Regarding the FAERS database, we summarized to date the largest real-world epidemiological characteristics and the risk factors for RASI-related AKI or hyperkalemia. We found that: (1) AKI is more commonly reported in ARB receivers than in patients with ACEI, whereas hyperkalemia is more often reported in ACEI receivers. (2) Patients indicated with RASI for heart failure demonstrated a higher death risk when AEs occurred. (3) ACEI combined with ARB may increase the risk of hyperkalemia and AKI, making it critical to manage a personalized approach in patient management.
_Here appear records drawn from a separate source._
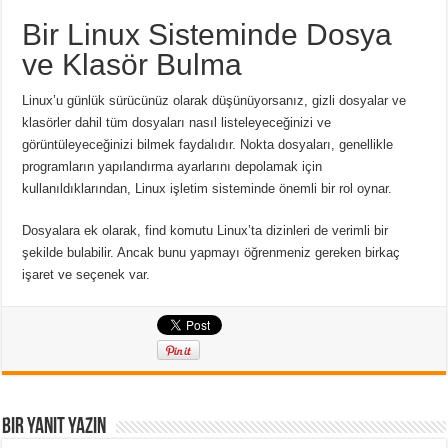
Bir Linux Sisteminde Dosya
ve Klasör Bulma
Linux’u günlük sürücünüz olarak düşünüyorsanız, gizli dosyalar ve
klasörler dahil tüm dosyaları nasıl listeleyeceğinizi ve
görüntüleyeceğinizi bilmek faydalıdır.
Nokta dosyaları, genellikle
programların yapılandırma ayarlarını depolamak için
kullanıldıklarından, Linux işletim sisteminde önemli bir rol oynar.
Dosyalara ek olarak, find komutu Linux’ta dizinleri de verimli bir
şekilde bulabilir.
Ancak bunu yapmayı öğrenmeniz gereken birkaç
işaret ve seçenek var.
Bir yanıt yazın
The efficacy and safety issues of RASI were tested among large-scale RCTs [25, 26, 27]. Such RCTs could be very helpful; however, it was difficult to comprehensively evaluate the RASI AEs due to the relatively short study time, the lack of participants who were either too old or too young, the lack of endpoint event-judgment methods, and the multiple different factors of underlying diseases [28]. Our study is based on the FAERS’s extensive data analysis, which can effectively compensate for such defects as the small sample size and relatively short observation period in clinical trials.

RASI has intraglomerular effects, which can affect renal efferent arterioles and decrease the renal filtration pressure [29]. Our results indicated no noticeable difference in the risk signal intensity of AKI between ACEI and ARB, while the combination of both significantly increased the risk. A previous study showed that old age, deteriorated baseline renal functions, simultaneous loop diuretic treatment, and cardiac failure had been associated with AKI incidence during ACEI or ARB administration [30].

Previous studies have demonstrated that patients with a 30% increase in creatinine after RASI management were mainly middle-aged and elderly adults with cardio-renal comorbidity [31]. We also indicated that the factors of advanced age and heart diseases might associate with death induced by RASI-associated AKI or hyperkalemia. Therefore, it is suggested that RASI should be used cautiously and that creatinine levels should be closely monitored, especially in elderly patients with cardiovascular complications. Furthermore, our findings also indicated that hospitalization could reduce the death risk in AKI or hyperkalemia cases. Timely hospitalization could help such AE patients to recover better.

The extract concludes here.